[Extracted page text data]
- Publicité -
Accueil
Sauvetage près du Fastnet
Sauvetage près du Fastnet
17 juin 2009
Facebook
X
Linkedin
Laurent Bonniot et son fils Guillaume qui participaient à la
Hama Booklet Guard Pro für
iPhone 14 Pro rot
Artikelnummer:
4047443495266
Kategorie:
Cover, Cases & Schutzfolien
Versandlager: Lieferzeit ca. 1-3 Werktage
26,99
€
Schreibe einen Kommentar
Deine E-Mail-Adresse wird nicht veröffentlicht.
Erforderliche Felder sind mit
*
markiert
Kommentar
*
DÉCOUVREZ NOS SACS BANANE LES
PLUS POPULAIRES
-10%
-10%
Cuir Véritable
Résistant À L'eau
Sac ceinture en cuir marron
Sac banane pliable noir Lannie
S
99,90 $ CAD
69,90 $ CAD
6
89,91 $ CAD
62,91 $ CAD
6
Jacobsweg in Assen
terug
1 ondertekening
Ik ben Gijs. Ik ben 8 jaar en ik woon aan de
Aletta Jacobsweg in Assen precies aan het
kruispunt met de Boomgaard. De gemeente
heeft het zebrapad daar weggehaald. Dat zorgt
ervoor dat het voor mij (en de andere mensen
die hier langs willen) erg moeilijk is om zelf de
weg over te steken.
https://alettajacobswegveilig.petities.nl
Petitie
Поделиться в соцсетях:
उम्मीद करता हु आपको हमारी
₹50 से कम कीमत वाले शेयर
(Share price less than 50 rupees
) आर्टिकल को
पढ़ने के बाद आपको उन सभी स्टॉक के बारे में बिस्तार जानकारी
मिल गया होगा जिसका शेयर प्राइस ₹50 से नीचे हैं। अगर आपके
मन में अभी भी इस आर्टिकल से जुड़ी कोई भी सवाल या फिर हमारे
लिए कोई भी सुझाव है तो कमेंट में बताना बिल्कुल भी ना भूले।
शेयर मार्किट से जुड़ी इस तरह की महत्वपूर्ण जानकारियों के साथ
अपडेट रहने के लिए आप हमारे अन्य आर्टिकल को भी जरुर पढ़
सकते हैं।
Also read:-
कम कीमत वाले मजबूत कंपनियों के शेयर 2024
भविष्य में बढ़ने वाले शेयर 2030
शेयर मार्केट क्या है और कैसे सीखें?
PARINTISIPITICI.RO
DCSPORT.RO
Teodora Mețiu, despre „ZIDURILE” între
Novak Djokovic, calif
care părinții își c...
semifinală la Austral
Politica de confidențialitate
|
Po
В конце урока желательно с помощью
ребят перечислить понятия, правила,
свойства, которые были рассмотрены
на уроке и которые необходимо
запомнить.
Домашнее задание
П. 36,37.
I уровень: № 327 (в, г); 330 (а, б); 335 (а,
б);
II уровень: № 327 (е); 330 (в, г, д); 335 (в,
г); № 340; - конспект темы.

### Required work
Show the lines of the data that hold the word "которые".

### Exercise output
свойства, которые были рассмотрены
на уроке и которые необходимо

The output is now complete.